The word Mine has such a powerful meaning. When you are out in public and there is a jacket sitting on a chair and someone picks it up you are tempted to say “That jacket is mine” That person knows it is yours so it seems that they will be more respectful of it. They probably won’t toss it across the room. They will probably even ask you where they should put it. The word “mine” is very respected.
On the other hand the statement “not mine” can be as powerful in a different aspect. If there is an unsightly jacket sitting there and someone asks if it is yours you will boldly say “not mine”. You say that so matter of factly. You want everyone to know that this unsightly jacket is not yours. It’s like you want them to not judge you for the jacket.

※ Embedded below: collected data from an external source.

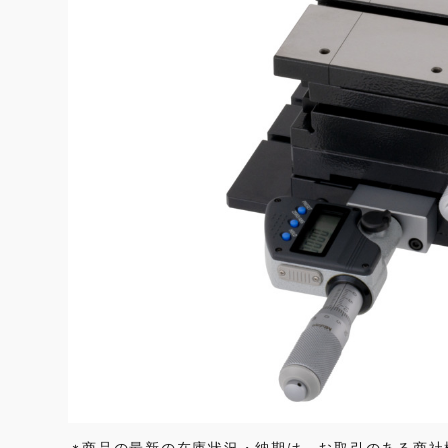
商品の最新の在庫状況・納期は、お取引のある商社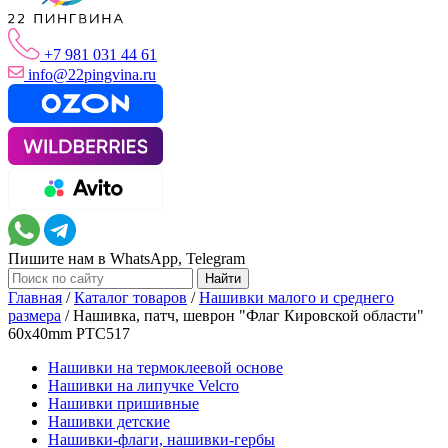
+7 981 031 44 61
info@22pingvina.ru
Пишите нам в WhatsApp, Telegram
Главная
/
Каталог товаров
/
Нашивки малого и среднего
размера
/
Нашивка, патч, шеврон "Флаг Кировской области"
60x40mm PTC517
Нашивки на термоклеевой основе
Нашивки на липучке Velcro
Нашивки пришивные
Нашивки детские
Нашивки-флаги, нашивки-гербы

I am writing about this because I have had an AHA moment recently. I notice as I write about the sexual traumas or even the violators I am apprehensive to say “my traumas” “my cousin” “my violators” You see I don’t want to take ownership of them in that way. Because usually when you say “my” or “mine” you are proud of that ownership. I don’t want to take ownership of them anymore.
There was a time that I did take ownership and say “my” or “mine” But I realize that no longer am I obligated to own them. I have broken the chains of ownership. I don’t ignore them. I acknowledge them for the simple fact it helps me to heal and also to help others heal.
This is such a powerful AHA moment that I have had. I feel like I am more aware of the words that come out of my mouth. I say words that I mean and that is sincere. I will no longer say words that I feel obligated to say or may just be the norm. I want them to be 100% me.